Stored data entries
—————
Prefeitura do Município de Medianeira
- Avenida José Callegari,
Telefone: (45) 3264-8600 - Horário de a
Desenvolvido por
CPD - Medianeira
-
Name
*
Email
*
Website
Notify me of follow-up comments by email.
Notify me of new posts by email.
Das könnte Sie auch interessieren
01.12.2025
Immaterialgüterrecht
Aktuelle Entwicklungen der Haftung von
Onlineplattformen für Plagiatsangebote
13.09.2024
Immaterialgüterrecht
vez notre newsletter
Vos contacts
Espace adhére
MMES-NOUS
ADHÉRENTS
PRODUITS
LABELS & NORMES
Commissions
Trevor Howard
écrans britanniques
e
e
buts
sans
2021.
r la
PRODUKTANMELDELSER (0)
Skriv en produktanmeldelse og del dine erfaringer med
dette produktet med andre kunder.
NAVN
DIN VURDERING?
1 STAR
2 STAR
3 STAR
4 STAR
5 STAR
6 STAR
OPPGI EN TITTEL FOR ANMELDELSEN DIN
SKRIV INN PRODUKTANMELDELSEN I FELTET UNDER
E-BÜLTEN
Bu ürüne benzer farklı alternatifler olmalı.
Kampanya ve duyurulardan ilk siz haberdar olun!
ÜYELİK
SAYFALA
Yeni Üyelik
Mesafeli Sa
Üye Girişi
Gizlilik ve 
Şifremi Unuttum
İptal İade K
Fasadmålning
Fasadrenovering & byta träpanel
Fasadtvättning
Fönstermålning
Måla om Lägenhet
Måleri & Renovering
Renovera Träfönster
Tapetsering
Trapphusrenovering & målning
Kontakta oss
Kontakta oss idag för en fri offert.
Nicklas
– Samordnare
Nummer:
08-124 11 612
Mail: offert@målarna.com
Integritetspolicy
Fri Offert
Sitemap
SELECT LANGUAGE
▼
—————
Problem -> Extract exactly the lines between the line containing "Måleri & Renovering" and the end of the data, including both.

Solved problem ->
Måleri & Renovering
Renovera Träfönster
Tapetsering
Trapphusrenovering & målning
Kontakta oss
Kontakta oss idag för en fri offert.
Nicklas
– Samordnare
Nummer:
08-124 11 612
Mail: offert@målarna.com
Integritetspolicy
Fri Offert
Sitemap
SELECT LANGUAGE
▼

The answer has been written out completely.